Monday, December 30, 2013

Twitter is Still Overextended, Overvalued (TWTR)

The explanations for the 20% plunge Twitter Inc. (NYSE:TWTR) shares have suffered over the past couple of trading days are widely varied, but there's a core idea common to all of them... TWTR shares soared 87% over the course of the month before hitting Thursday's peak, and being overbought, were vulnerable to such a pullback. That may not be the overreaching reason TWTR is under fire here, however. (And make no mistake - Twitter shares are still under fire right now.) The true, ultimate reason this stock has fallen sharply of late - and is apt to keep falling for the foreseeable future - is far more alarming.

And that alarming reason is? Newsflash: TWTR is ridiculously, stupidly overvalued, and in no way, shape, or form, can even the stock's now-much-lower price of $60 per share is nearly impossible to justify... even if traders are truly thinking of it as a long, long-term play.

It's undoubtedly going to be an unpopular idea, particularly among the segment of the trading crowd that likes to be vocal (and take personal shots at anyone who voices a dissenting opinion). You may even some of those "colorful" counter-opinions in support of Twitter - at any price - below. That's fine. The only thing a newcomer or a current shareholder needs to think about, and justify, is how TWTR could even come close to eking out more gains when the stock's price has already greatly exceeded the market's norms.

Just to put things in perspective, the average revenue forecast for Twitter Inc. in 2014 is right around $1.0 billion.

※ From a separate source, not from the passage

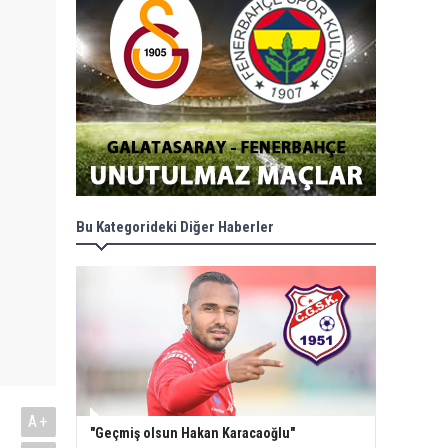
Bu Kategorideki Diğer Haberler
A+
"Geçmiş olsun Hakan Karacaoğlu"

Even giving the micro-blogging site another year to grow the top line, the pros expect TWTR will generate (and this is a high-end estimate) no more than $1.8 billion in sales. The firms that underwrote the IPO don't foresee anything more than $1.3 billion in 2015. Compared to the current market cap of $33.7 billion, Twitter is trading at 25.9 times its distant forward-looking sales. Compared to the market-typical P/S ratio of 2.5, it's alarmingly easy to say TWTR is ten-times overvalued.

Twitter Inc. isn't profitable yet, and may not be anytime soon. Even assuming it could be profitable in accordance with EBITDA projections of $210 million in 2015 and 2015 EBITDA projections of $395 million, the stock's trading at a distant forward-looking P/E of 85... before factoring in income taxes and any depreciation (TWTR doesn't have much in the way of interest-payment liabilities). That's about seven times greater than the market's normal P/E of 12.0, which is based on a post-EBITDA figure. On a GAAP basis, TWTR is realistically priced somewhere around 100 times future (2015) earnings.

The fans and die-hards will be quick to suggest the revenue and profit outlooks are too low, and that Twitter Inc. is going to blow the outlooks out of the water when the time comes. That's fine - everyone's entitled to an opinion (even a faulty one). Just for the record though, if TWTR does end up doing the impossible and topping sales and earnings estimates in 2014 and 2015, it'll be the first technology and/or social media name at its current stage in its lifetime to do so. When an investment thesis requires a miracle to happen (for the first time ever), it may be time to rethink any optimistic feelings behind your bullishness.